> What you are asked to do: Would you retype exactly the lines below, starting with the one that has "Frequently Asked" and going on through the one that has "Old quotes hold", with no pictures and nothing else?

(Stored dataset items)
═══
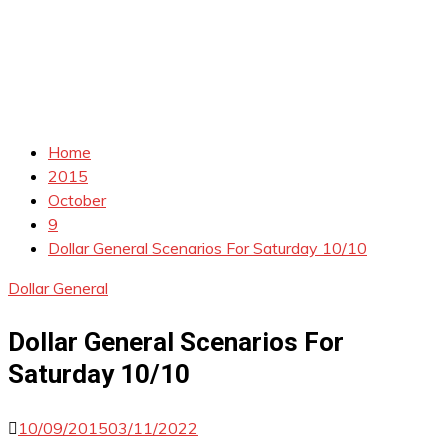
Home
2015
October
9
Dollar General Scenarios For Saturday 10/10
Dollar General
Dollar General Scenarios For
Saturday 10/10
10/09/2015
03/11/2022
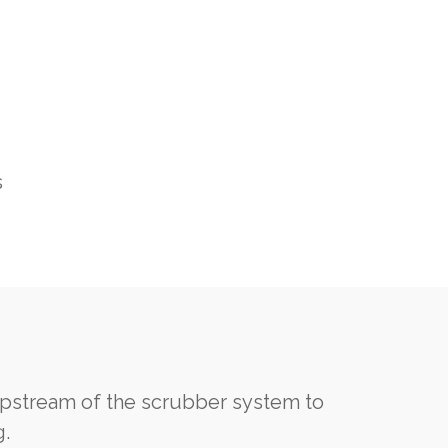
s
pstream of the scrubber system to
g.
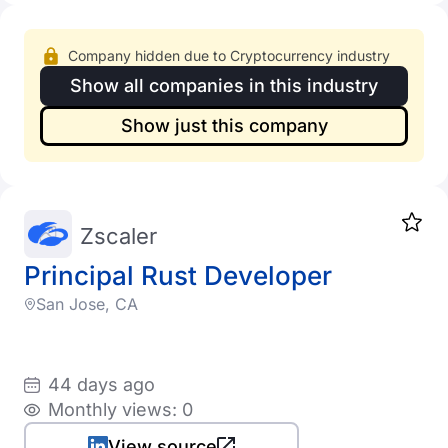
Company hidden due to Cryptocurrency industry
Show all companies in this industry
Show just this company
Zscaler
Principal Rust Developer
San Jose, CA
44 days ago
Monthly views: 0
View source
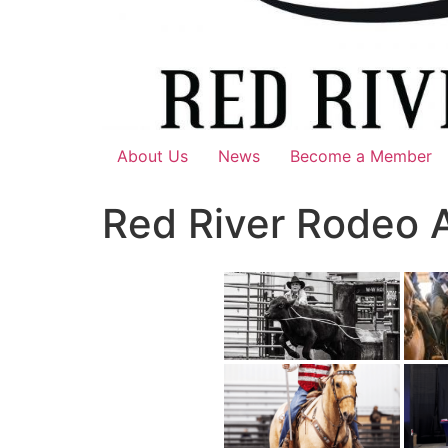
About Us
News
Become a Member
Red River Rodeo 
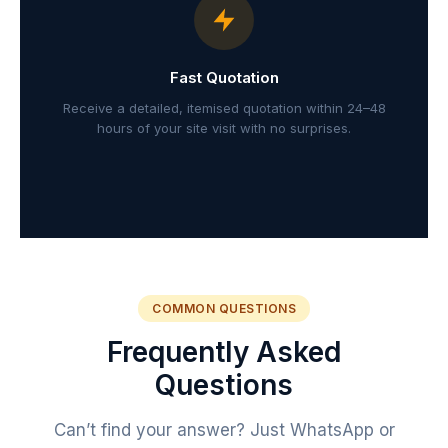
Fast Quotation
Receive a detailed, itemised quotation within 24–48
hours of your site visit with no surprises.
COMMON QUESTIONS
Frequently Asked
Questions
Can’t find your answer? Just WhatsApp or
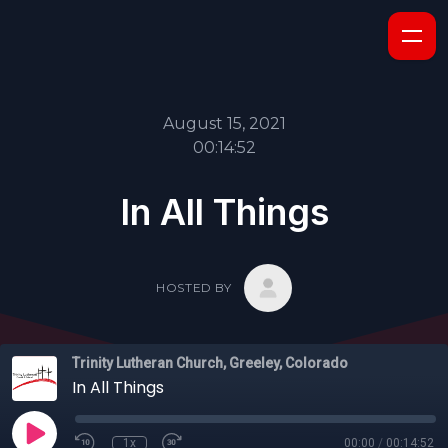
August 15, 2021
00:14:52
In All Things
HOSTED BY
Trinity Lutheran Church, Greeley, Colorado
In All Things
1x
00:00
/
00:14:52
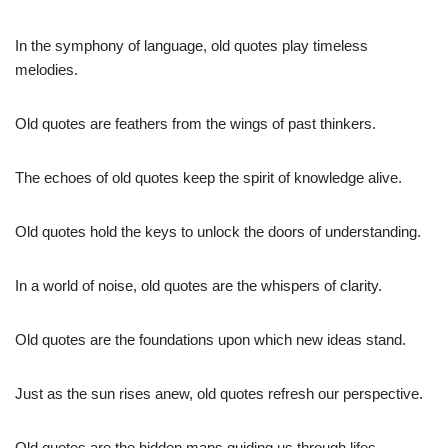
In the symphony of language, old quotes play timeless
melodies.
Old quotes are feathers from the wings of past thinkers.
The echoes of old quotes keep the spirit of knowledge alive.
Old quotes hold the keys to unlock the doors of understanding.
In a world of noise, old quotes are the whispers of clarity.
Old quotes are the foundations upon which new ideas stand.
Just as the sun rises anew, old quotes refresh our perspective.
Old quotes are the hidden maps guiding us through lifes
═══
> Task response:
Frequently Asked
Questions
Can’t find your answer? Just WhatsApp or
August 15, 2021
00:14:52
In All Things
HOSTED BY
Trinity Lutheran Church, Greeley, Colorado
In All Things
1x
00:00
/
00:14:52
In the symphony of language, old quotes play timeless
melodies.
Old quotes are feathers from the wings of past thinkers.
The echoes of old quotes keep the spirit of knowledge alive.
Old quotes hold the keys to unlock the doors of understanding.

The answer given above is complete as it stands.